═════ Supplied material ═════

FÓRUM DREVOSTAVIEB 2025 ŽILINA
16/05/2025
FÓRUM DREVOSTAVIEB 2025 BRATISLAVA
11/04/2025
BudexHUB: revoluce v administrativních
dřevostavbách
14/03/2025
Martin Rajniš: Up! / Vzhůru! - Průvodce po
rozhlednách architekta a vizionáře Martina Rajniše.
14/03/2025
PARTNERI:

═════

• Exercise objective:
Set down exactly the lines of the listing above, from the line holding "Martin Rajniš: Up! / Vzhůru! - Průvodce po" through its last line, with nothing added.

• Task answer:
Martin Rajniš: Up! / Vzhůru! - Průvodce po
rozhlednách architekta a vizionáře Martina Rajniše.
14/03/2025
PARTNERI:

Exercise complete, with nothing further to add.